You’d think the one thing our politicians would be competent at is politics. But they couldn’t even count votes.

We knew the White House was a vacuum. Congress is a vacuum. Wall Street is lie. Detroit and the era it represents is dust. Journalism is sinking like a wet witch.

Who’s in charge? It’s falling to us, the people. We’re in charge. Problem is, we’re not ready. We’ve used the internet so far to organize some knowledge and yell at each other. We are just beginning to create the tools to organize ourselves. If only the meltdown of every authority structure could have waited a few years. Then again, necessity is the mother of organization. New structures don’t replace old structures while they’re still in place. New structures fill voids. And, boy, do we have some voids to fill.

Two paragraphs from the end of my book:

Whatever causes they take up, Generation G will be able to organize without organizations, as Clay Shirky wrote in Here Comes Everybody. That ability to coalesce will have a profound destabilizing impact on organizations. We can organize bypassing governments, borders, political parties, companies, academic institutions, religious groups, and ethnic groups, inevitably reducing their power and hold on our lives. In an essay in Foreign Affairs in 2008, Richard Haass argued that the world structure is moving from bi- and unipolarity (i.e., the Cold War and its aftermath) to nonpolarity (i.e., no one’s in charge). We are in an open marketplace of influence. Google makes it possible to broadcast our interests and find, organize, and act in concert with others. One need no longer control institutions to control agendas.
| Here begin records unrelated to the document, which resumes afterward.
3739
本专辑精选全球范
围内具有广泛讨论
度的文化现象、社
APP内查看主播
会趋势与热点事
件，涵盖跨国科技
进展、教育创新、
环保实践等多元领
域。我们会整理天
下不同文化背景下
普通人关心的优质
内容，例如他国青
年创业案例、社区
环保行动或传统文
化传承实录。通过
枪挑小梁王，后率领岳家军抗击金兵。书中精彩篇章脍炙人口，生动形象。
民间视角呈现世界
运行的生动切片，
Haass chronicles the dilution of governments. Bloggers Umair Haque and Fred Wilson have written about the fall of the firm, and earlier I examined the idea that networks are becoming more efficient than corporations. In my blog, I follow the crumbling of the power of the fourth estate, the press. One could debate the stature and power of the first estate, the church. What’s left? The internet is fueling the rise of the third estate—the rise of the people. That might bode anarchy except that the internet also brings the power to organize.

Our organization is ad hoc. We can find and take action with people of like interest, need, opinion, taste, background, and worldview anywhere in the world. I hope this could lead to a new growth in individual leadership: Online, you can accomplish what you want alone and you can gather a group to collaborate. Being out of power need not be an excuse or a bar from seeking power. That may encourage more involvement in communities and nations—witness the youth armies that gathered in Facebook around Barack Obama, a powerful lesson for a generation to have learned.
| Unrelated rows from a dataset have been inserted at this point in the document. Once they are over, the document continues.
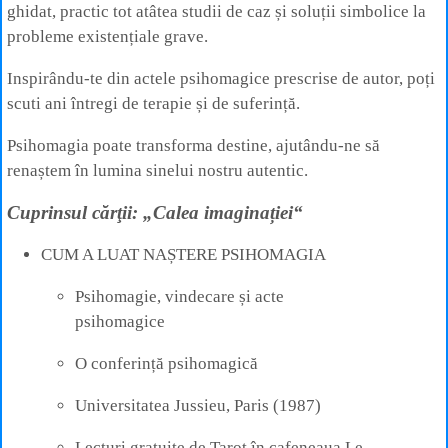
ghidat, practic tot atâtea studii de caz și soluții simbolice la
probleme existențiale grave.
Inspirându-te din actele psihomagice prescrise de autor, poți
scuti ani întregi de terapie și de suferință.
Psihomagia poate transforma destine, ajutându-ne să
renaștem în lumina sinelui nostru autentic.
Cuprinsul cărţii: „Calea imaginației“
CUM A LUAT NAȘTERE PSIHOMAGIA
Psihomagie, vindecare și acte
psihomagice
O conferință psihomagică
Universitatea Jussieu, Paris (1987)
Lecturi gratuite de Tarot în cafeneaua Le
But in the pinch and crunch, we still haven’t managed to elect candidates truly of the people: the first politician to emerge from the web. We haven’t created financial networks of scale; Prosper.com is cute but it’s not the next BofA. We are only beginning to organize the new infrastructure of information and news; Wikipedia and Digg are fast and big but shallow.

I’m reminded of Bob Garfield’s chaos scenario for advertising, in which he argued that the old media world would crumble before the new media world was ready for marketers and advertising dollars would fall into the crevice between. That is what is happening with our political and financial and industrial and journalistic leadership. The old is crumbling fast — and angry voters yesterday helped push it over the cliff. But what now?